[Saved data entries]
==================================================

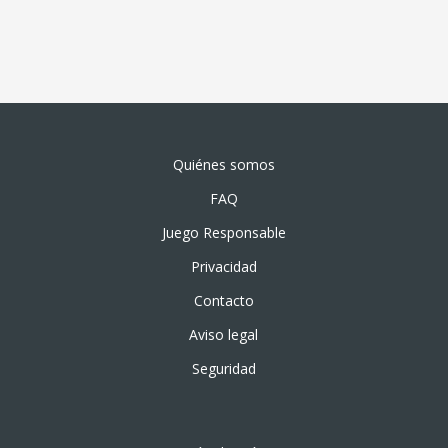
Quiénes somos
FAQ
Juego Responsable
Privacidad
Contacto
Aviso legal
Seguridad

==================================================

REQUIRED ACTION
Set the entries down again exactly. Do not include the images.

ANSWER AREA
Quiénes somos
FAQ
Juego Responsable
Privacidad
Contacto
Aviso legal
Seguridad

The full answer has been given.